Now, these strong assertions were necessary, because the Corinthian church for all of their giftedness, for all of their ability, it seems were not a very loving people. They were prideful, and they were bickering and faction-ridden and even some were taking others to court. But honestly, the real issue here as we come to 1 Corinthians 13 is not the ancient Corinthian church. Those people all died a little less than two millennia ago, and that local church long, long ago, the lamp stand was removed from that church, and so that the local church ended. What we have instead are the timeless words that the Holy Spirit moved the apostle Paul to write that stand over every generation of Christians, has stood over 20 centuries of Christians to teach us what love is. So the real issue is not what were the Corinthians like, but what are we like? And frankly, for each of us individually, as we come to it, it's what am I like? What am I like? That's the point of all the sermons that I plan to preach and that I'm going to preach today in 1 Corinthians 13.

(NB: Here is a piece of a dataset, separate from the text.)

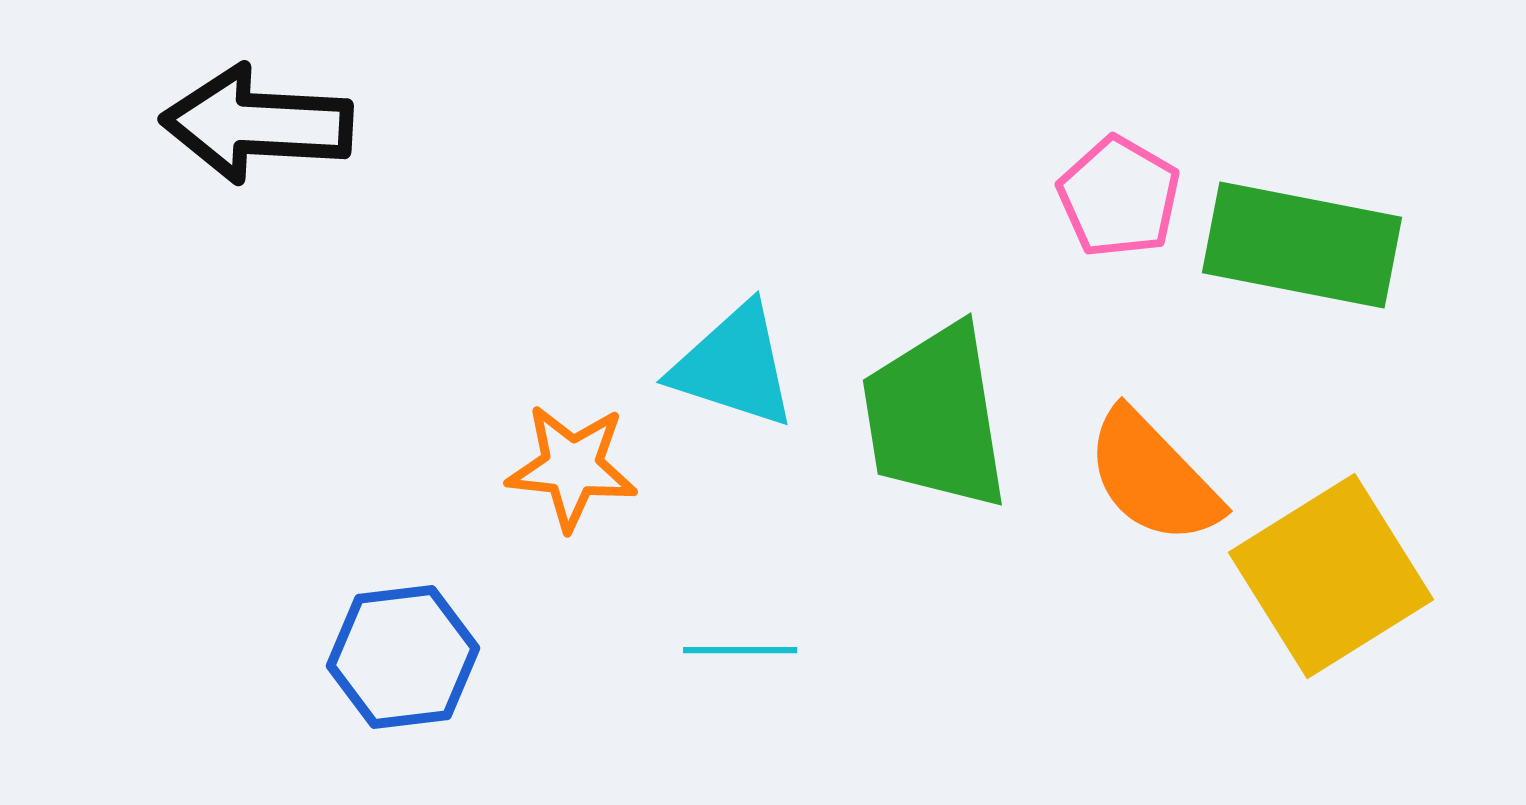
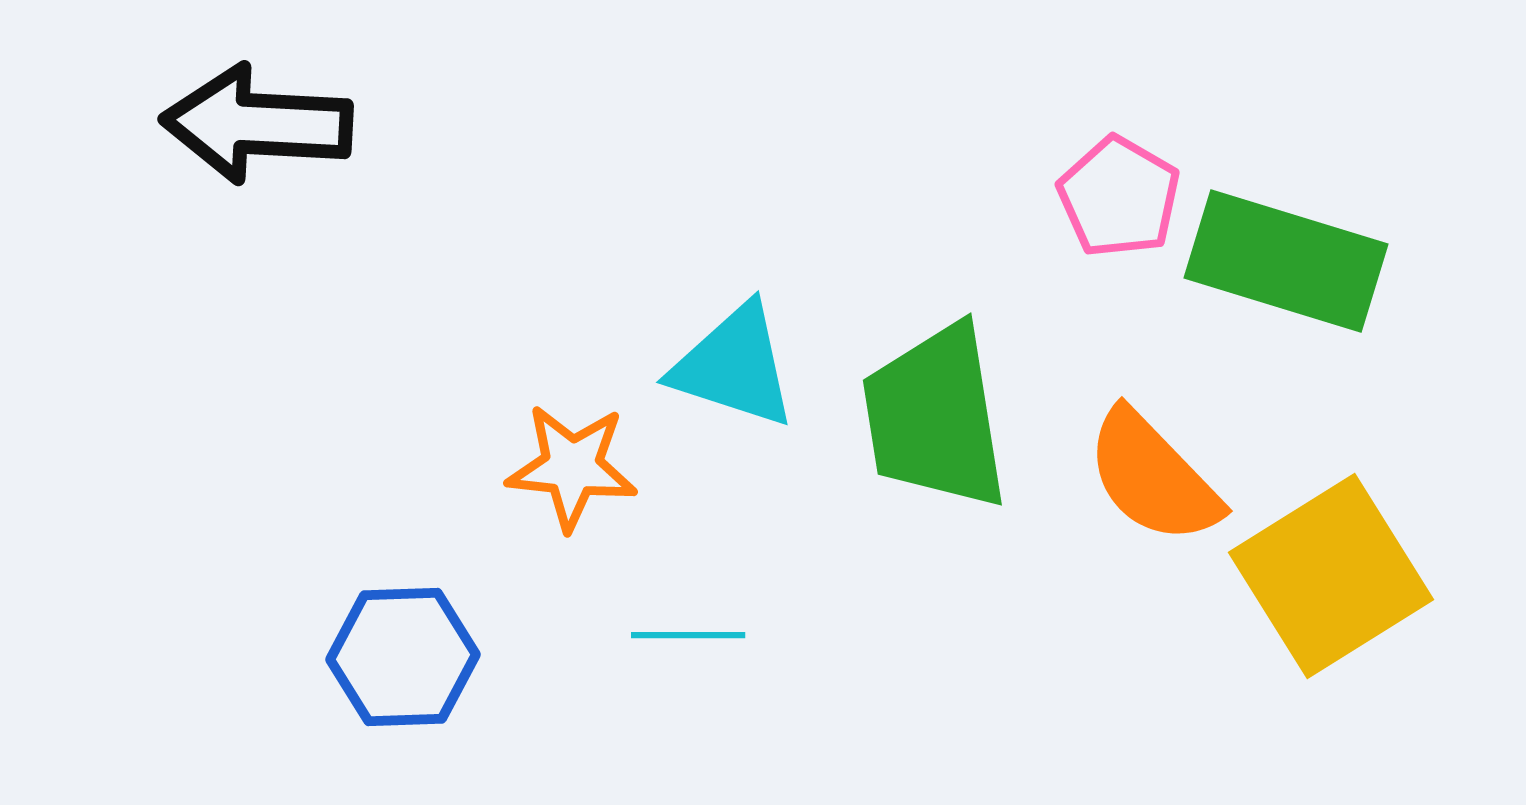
green rectangle: moved 16 px left, 16 px down; rotated 6 degrees clockwise
cyan line: moved 52 px left, 15 px up
blue hexagon: rotated 5 degrees clockwise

And for you as those that are listening, the point will not be how good is the sermon, or how excellent are my illustrations or how tight is my logic or my eloquence or my delivery, how excellent is all of that, or how clear or any of that. None of that is the issue, the real issue is, what is the Holy Spirit saying to me personally? About my own heart and my own life? What is going on in my life? What is going on in my heart? The Holy Spirit inspired Paul to write these words so that we could look into the perfect mirror of this chapter and learn what love really is. So honestly, the kind of love described in this chapter is really supernatural, it's beyond anything that we can do consistently day after day, minute after minute, now I wanna say there's nothing particularly miraculous about any detail of it, it's not like Paul is saying, love is patient, love walks on water, love flies like a peregrine falcon, love cooks dinner for its family every night, a mixture of common place things and then supernatural things we could never do. It's not like that at all.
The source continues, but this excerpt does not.